# Ski Porn to be shot in 4K!!!!



## Puck it (Apr 25, 2013)




----------



## TheBEast (Apr 25, 2013)

I wonder what the cost of that system is.  I've been following their Facebook posts on it.  Looks like some amazing equipment.  Video is certainly outstanding.


----------



## ScottySkis (Apr 25, 2013)

Porn is good I like porn


----------



## ctenidae (Apr 25, 2013)

Scotty said:


> Porn is good I like porn



http://www.medpagetoday.com/Psychiatry/GeneralPsychiatry/38677


----------



## ScottySkis (Apr 25, 2013)

ctenidae said:


> http://www.medpagetoday.com/Psychiatry/GeneralPsychiatry/38677



Seen them , still got to love porn on mobile phone.


----------



## Nick (Apr 26, 2013)

I'm really excited about 4k however I am not excited about having to replace my TVs my camera / recording equipment / etc


----------



## drjeff (Apr 26, 2013)

TheBEast said:


> I wonder what the cost of that system is. I've been following their Facebook posts on it. Looks like some amazing equipment.
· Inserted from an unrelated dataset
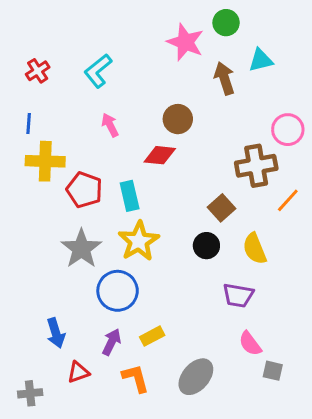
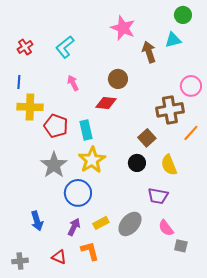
green circle: (226, 23) -> (183, 15), moved
red triangle: (78, 372) -> (59, 257), moved, turned 42
gray ellipse: (196, 377) -> (130, 224), moved

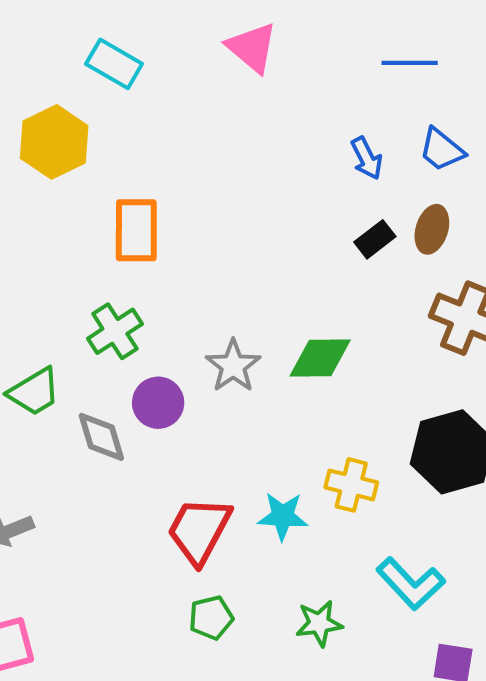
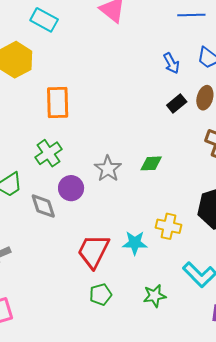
green diamond: (320, 358) -> (151, 163), size x0.7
Video is certainly outstanding.




I read in one of the articles about it that the cost for the 4k camera and the remote controllable mount for the helicopter was about 750K  If I recall correctly, the camera was about 400K and the mount the remaining 350k!  

Might be seeing TGR DVD's next year tick up a buck or 2 in price


----------



## Cannonball (Apr 29, 2013)

It looks cool but I hope they get back to some innovation in their skiing as opposed to just their camera equipment.  The same repetitious shots of big lines are still going to be dull in 4K.   Innovators like Sherpas Cinema have really taken over by looking at ski filming in a new way.  TGR certainly has the talent to do it.  Hoping for something great from them again.


----------